Your reaction to the announcement of Not Less Than Gods by consistently excellent SF and fantasy author Kage Baker will probably depend to a large extent on how familiar you are with her The Company series. If you haven’t read any of the Company novels or collections, the story of the Gentlemen’s Speculative Society (GSS) and one of its operatives, Edward Alton Fairfax-Bell, sounds like an interesting and entertaining steampunk novel. However, if you’re familiar with the Company series, your reaction to a novel about “Edward’s creation and recruitment by the GSS, his training, and his first mission” will probably be more of the “I want it and I want it NOW!” variety, with the number of exclamation points determined by how enthusiastic you are about the main series. (I limited myself to one, to avoid the impression that this review was written by a teenage girl. Mentally, please feel free to add a few more.)
In a nutshell, the Company series deals with the operatives of Dr. Zeus Inc., a 24th century company that has discovered the secret of time travel and naturally decides to use it for corporate profit, sending quasi-immortal cyborgs back in time to collect lost art, extinct plants and so on.

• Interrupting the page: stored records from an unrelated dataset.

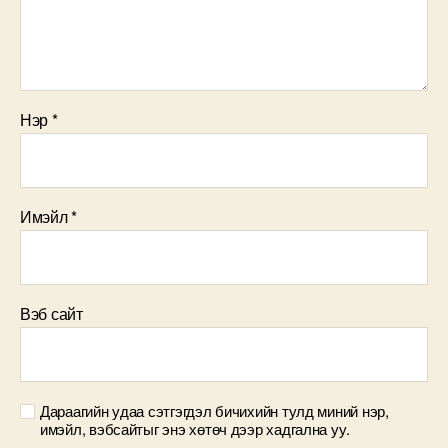
Нэр
*
Имэйл
*
Вэб сайт
Дараагийн удаа сэтгэгдэл бичихийн тулд миний нэр,
имэйл, вэбсайтыг энэ хөтөч дээр хадгална уу.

One of the things I like best about the Company series is the way the information is slowly revealed throughout the series. For example, the excellent first novel in the series, In the Garden of Iden, at first reads like a more or less self-contained story about Company botanist Mendoza, but it takes on a completely different meaning when you read the later books in the series, because there’s a huge story arc building up throughout the series, with layers upon layers added to the plot and the characters as the revelations build up.
The two stand-alone Company novels Kage Baker released after the completion of the main series, The Empress of Mars and Not Less than Gods, have a completely different impact depending on how familiar you are with the series, because fans already know the entire story and are now being filled in on specific aspects of it — in the case of Not Less Than Gods, the early life of Edward Alton Fairfax-Bell, who makes his first Company series appearance in Mendoza in Hollywood. In that sense, it’s a bit similar to The Life of the World to Come, but about Edward rather than Alex Checkerfield. Even though it feels like a prequel, using that term doesn’t make much sense in a series that deals with the nature of time travel.
Even if you haven’t read any of the Company novels, Not Less Than Gods is still a very entertaining read. Kage Baker includes enough hints about the nature of the Company to make sure that new readers will have a broad idea of what’s going on — or at least as much as the main characters do. Even without this, the novel is a rollicking adventure story set in the Victorian era, about a small group of GSS agents traveling across Europe and the Middle East, causing havoc and (in the process) affecting history in several ways. They’re armed with an array of — for that period — advanced gadgets and weaponry, a distinct appreciation for alcoholic beverages, and a good dose of jolly-old-boy British witticisms. Young Edward is a fascinating character, different from his peers in subtle and not-so-subtle ways, idealistic, tortured, and brave. As always, Kage Baker‘s prose is delightfully sly, always sounding as if she is sharing a subtle joke with her readers, gradually drawing you in as she unfolds the plot.
As a long-time fan of Kage Baker, I was extremely pleased with Not Less Than Gods. If you’re in the market for an excellent SF series, I’d probably still recommend starting with In the Garden of Iden first, but Not Less Than Gods is a solid addition to the Company series and works surprisingly well as a standalone novel.